Massimo Troisi era un uomo normale, con l’eccezionale capacità di guardare al mondo senza filtri, da una prospettiva umile, bassa ma non per questo banale, coglierne l’assurdità e riderci su – anche se con un velo di malinconia: sfumata l’immediata reazione goliardica, quella comicità insita nella sua stessa visione del mondo lascia lo spettatore a riflettere, sulle labbra un sorriso (amaro?) che viene dopo il riso liberatorio e genera presa di coscienza, meditazione, consapevolezza.
Uno sguardo semplice e acuto insieme, malinconico ma leggiadro, posato su una realtà che a ben guardare è molto più lineare di quanto possa sembrare a chi è invece abituato ad abbandonarsi alla tentazione dell’interpretazione, dell’elucubrazione, della deduzione compulsiva. Niente di tutto questo appartiene all’essenza dell’uomo – che poi è lo stesso dire attore e regista – Massimo Troisi: le cose stanno come stanno, e spesso sono molto più semplici da capire di quanto si creda. Massimo lo sapeva bene, lui che era cresciuto in un paesello di provincia, quando la periferia napoletana era davvero periferica, stretto in un lembo di terra tra il mare e il vulcano, stipato in un appartamento di un palazzone pericolante insieme a una famiglia di altre diciassette persone. Una ristrettezza fisica che si è tradotta in un’ampiezza di vedute, che tuttavia mantiene quel tocco naif della semplice immediatezza di modi di vivere e pensare, e che senza perdersi in sofisticate speculazioni filosofiche conserva tutta la forza di una verità diretta, primordiale, universalmente condivisibile. Che scardina stupide convenzioni e ridicole ossessioni moderne, ridimensionando tutto a una profondità più autentica. Che fa ridere, per quanto è facile. Che quando la senti investirti in piena faccia con tutta la sua potenza rivelatrice ti verrebbe quasi da dire: “ah, come mai non ci ho pensato prima!”. Eppure non ci ha pensato nessuno prima di Massimo.

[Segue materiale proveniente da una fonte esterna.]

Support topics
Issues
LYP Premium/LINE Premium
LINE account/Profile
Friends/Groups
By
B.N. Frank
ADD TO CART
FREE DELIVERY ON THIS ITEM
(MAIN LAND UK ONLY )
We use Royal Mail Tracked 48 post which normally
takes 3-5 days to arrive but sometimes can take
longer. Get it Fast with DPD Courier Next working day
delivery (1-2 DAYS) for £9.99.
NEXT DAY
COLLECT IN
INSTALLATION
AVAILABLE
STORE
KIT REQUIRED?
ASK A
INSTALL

Forse Totò, forse Eduardo, precursori di quello stesso stile di comicità cui Massimo Troisi è stato paragonato, con grande vergogna per loro, come amava ripetere lui stesso: e anche in questo caso la sua umiltà aveva colto nel segno. Perché, se è vero che il Principe Totò e il maestro De Filippo restano due mostri sacri del teatro napoletano, c’è da dire anche che sono altre le tematiche permeano la loro comicità, nata in epoche forse ancora più disgraziate, e forse proprio per questo maggiormente impregnate (“contagiate”, se vogliamo) da influssi sociali e culturali che mancano invece nella poetica di Troisi, completamente scevra da qualunque tipo di contaminazione. Il suo modo di vedere il mondo era unico. Come disse anche Roberto Benigni: “Morto un Troisi non se ne fa un altro”.
Massimo Troisi continua anche da morto a farci ridere con quel suo modo un po’ rassegnato di prendere la vita con filosofia, che non passa mai di moda. Perché la vita questa è: assurda, incomprensibile, effimera bellezza. E se le cose non si possono cambiare, tanto vale salvare il salvabile. Ricominciare da tre. E soprattutto, non perdere la grazia di riderci su. Sarà proprio quella risata che darà un senso all’esistenza. E ci renderà immortali.